Love Is a Moral Dilemma in Babak Jalali’s Exquisite Fremont
Follow the woman who served as a translator for US troops in Afghanistan.
Sundance 2023: Fremont Review
How can any of us be happy when we know others are suffering? Some of us struggle with this moral dilemma more acutely than others. The young and lonesome Donya (Anaita Wali Zada) is one of those people in Babak Jalali’s Fremont.
Though Donya’s story is a modern immigration tale, it’s more so about anyone whose heart and mind are at an impasse over which should take the lead. Jalali’s latest is patient, contemplative, and affecting. The screenplay by Jalali and Carolina Cavalli is rich with lyrical aphorisms –lines that you want to sit with and savor like a pot still whiskey or homemade brisket. Complimented by beautiful black-and-white photography, bone-dry humor, and engrossing performances, Fremont is a refreshing take on the lonely heart.

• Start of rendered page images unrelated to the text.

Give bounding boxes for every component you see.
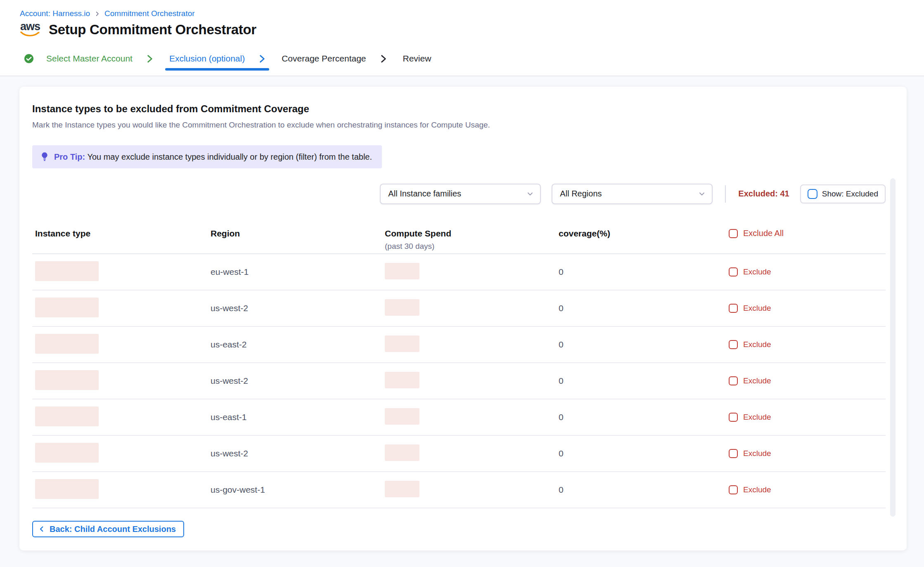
- page-title: Setup Commitment Orchestrator: [49, 22, 256, 38]
- exclusion-card: Instance types to be excluded from Commi…: [19, 87, 907, 550]
- redacted-instance-type: [35, 261, 99, 281]
- redacted-compute-spend: [385, 444, 419, 461]
- table-row: us-gov-west-1 0 Exclude: [32, 472, 886, 508]
- table-row: us-west-2 0 Exclude: [32, 291, 886, 327]
- exclude-label[interactable]: Exclude: [743, 449, 771, 458]
- step-exclusion-optional[interactable]: Exclusion (optional): [169, 54, 267, 71]
- step-coverage-percentage[interactable]: Coverage Percentage: [282, 54, 388, 71]
- redacted-instance-type: [35, 334, 99, 354]
- coverage-cell: 0: [559, 267, 564, 276]
- chevron-down-icon: [526, 190, 534, 198]
- breadcrumb-chevron-icon: [94, 11, 100, 17]
- breadcrumb-page-link[interactable]: Commitment Orchestrator: [104, 9, 195, 18]
- top-header: Account: Harness.io Commitment Orchestra…: [0, 0, 924, 76]
- card-heading: Instance types to be excluded from Commi…: [32, 103, 886, 115]
- table-row: us-east-1 0 Exclude: [32, 399, 886, 436]
- step-select-master-account[interactable]: Select Master Account: [24, 54, 154, 71]
- regions-select[interactable]: All Regions: [552, 184, 713, 204]
- exclude-all-label[interactable]: Exclude All: [743, 229, 784, 238]
- exclude-label[interactable]: Exclude: [743, 413, 771, 422]
- excluded-count: Excluded: 41: [738, 189, 789, 198]
- step-review[interactable]: Review: [403, 54, 431, 71]
- breadcrumb: Account: Harness.io Commitment Orchestra…: [20, 9, 195, 18]
- exclusion-table: Instance type Region Compute Spend (past…: [32, 229, 886, 508]
- table-row: us-east-2 0 Exclude: [32, 327, 886, 363]
- table-row: us-west-2 0 Exclude: [32, 363, 886, 399]
- col-compute-spend: Compute Spend: [385, 229, 555, 239]
- redacted-compute-spend: [385, 408, 419, 425]
- col-coverage: coverage(%): [555, 229, 729, 239]
- col-region: Region: [211, 229, 382, 239]
- page-content: Instance types to be excluded from Commi…: [0, 77, 924, 567]
- vertical-scrollbar[interactable]: [890, 178, 896, 517]
- exclude-all-checkbox[interactable]: [729, 229, 738, 238]
- vertical-divider: [725, 185, 726, 203]
- table-row: eu-west-1 0 Exclude: [32, 254, 886, 291]
- instance-families-select[interactable]: All Instance families: [380, 184, 541, 204]
- chevron-left-icon: [38, 525, 45, 533]
- table-header: Instance type Region Compute Spend (past…: [32, 229, 886, 254]
- redacted-compute-spend: [385, 299, 419, 316]
- exclude-label[interactable]: Exclude: [743, 376, 771, 385]
- breadcrumb-account-link[interactable]: Account: Harness.io: [20, 9, 90, 18]
- check-circle-icon: [24, 54, 34, 64]
- stepper: Select Master Account Exclusion (optiona…: [24, 54, 431, 71]
- region-cell: us-west-2: [211, 303, 248, 313]
- exclude-checkbox[interactable]: [729, 267, 738, 276]
- coverage-cell: 0: [559, 412, 564, 422]
- coverage-cell: 0: [559, 340, 564, 349]
- region-cell: us-west-2: [211, 376, 248, 385]
- exclude-label[interactable]: Exclude: [743, 485, 771, 494]
- card-subheading: Mark the Instance types you would like t…: [32, 120, 886, 130]
- exclude-checkbox[interactable]: [729, 304, 738, 313]
- redacted-instance-type: [35, 443, 99, 463]
- region-cell: eu-west-1: [211, 267, 249, 276]
- exclude-label[interactable]: Exclude: [743, 340, 771, 349]
- coverage-cell: 0: [559, 376, 564, 385]
- region-cell: us-east-1: [211, 412, 247, 422]
- exclude-checkbox[interactable]: [729, 485, 738, 494]
- coverage-cell: 0: [559, 303, 564, 313]
- show-excluded-toggle[interactable]: Show: Excluded: [800, 184, 886, 203]
- redacted-compute-spend: [385, 372, 419, 388]
- aws-logo-icon: aws: [20, 21, 40, 38]
- table-row: us-west-2 0 Exclude: [32, 436, 886, 472]
- chevron-down-icon: [698, 190, 706, 198]
- exclude-checkbox[interactable]: [729, 340, 738, 349]
- table-body: eu-west-1 0 Exclude us-west-2 0 Exclude …: [32, 254, 886, 508]
- col-instance-type: Instance type: [32, 229, 211, 239]
- coverage-cell: 0: [559, 485, 564, 494]
- chevron-right-icon: [379, 54, 388, 64]
- filters-row: All Instance families All Regions Exclud…: [32, 183, 886, 204]
- redacted-instance-type: [35, 370, 99, 390]
- chevron-right-icon: [257, 54, 267, 64]
- exclude-checkbox[interactable]: [729, 413, 738, 422]
- pro-tip-label: Pro Tip:: [54, 152, 85, 161]
- chevron-right-icon: [145, 54, 154, 64]
- pro-tip-text: You may exclude instance types individua…: [87, 152, 372, 161]
- lightbulb-icon: [40, 151, 49, 163]
- region-cell: us-west-2: [211, 449, 248, 458]
- redacted-instance-type: [35, 298, 99, 317]
- col-compute-spend-sub: (past 30 days): [385, 242, 555, 251]
- exclude-checkbox[interactable]: [729, 449, 738, 458]
- region-cell: us-gov-west-1: [211, 485, 265, 494]
- active-step-underline: [165, 68, 269, 71]
- pro-tip-banner: Pro Tip: You may exclude instance types …: [32, 145, 382, 168]
- redacted-instance-type: [35, 406, 99, 426]
- coverage-cell: 0: [559, 449, 564, 458]
- show-excluded-checkbox[interactable]: [808, 189, 817, 199]
- region-cell: us-east-2: [211, 340, 247, 349]
- redacted-instance-type: [35, 479, 99, 499]
- exclude-label[interactable]: Exclude: [743, 267, 771, 276]
- exclude-label[interactable]: Exclude: [743, 304, 771, 313]
- redacted-compute-spend: [385, 335, 419, 352]
- redacted-compute-spend: [385, 481, 419, 497]
- back-button[interactable]: Back: Child Account Exclusions: [32, 521, 184, 537]
- exclude-checkbox[interactable]: [729, 376, 738, 385]
- redacted-compute-spend: [385, 263, 419, 279]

Donya was a translator for the U.S. military in Afghanistan who now lives alone in Fremont, California, and works at a fortune cookie factory in San Francisco. She confines herself to those two aspects of her uneventful life in America. Her solitude is broken only when she chats with a friend at work while stuffing cookies into wrappers, watches soap operas with an elderly waiter while eating alone at a local restaurant, and commiserates with fellow Afghan immigrants at home.
She is as concise as the fortunes inside the cookies at her job. Everything she does and says seems essential; there is nothing extraneous in her life.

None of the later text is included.